HOW TO COMPLETE THIS TASK >> I'd like the entries reproduced exactly, with the images omitted.

DATASET EXCERPTS below:

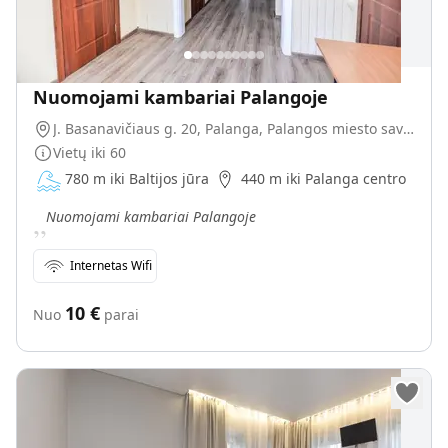
Nuomojami kambariai Palangoje
J. Basanavičiaus g. 20, Palanga, Palangos miesto savivaldybė, Lietuva
Vietų iki
60
780 m iki Baltijos jūra
440 m iki Palanga centro
„
Nuomojami kambariai Palangoje
Internetas Wifi
10
€
Nuo
parai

End of DATASET EXCERPTS.

SOLUTION FOR THIS TASK >>
Nuomojami kambariai Palangoje
J. Basanavičiaus g. 20, Palanga, Palangos miesto savivaldybė, Lietuva
Vietų iki
60
780 m iki Baltijos jūra
440 m iki Palanga centro
„
Nuomojami kambariai Palangoje
Internetas Wifi
10
€
Nuo
parai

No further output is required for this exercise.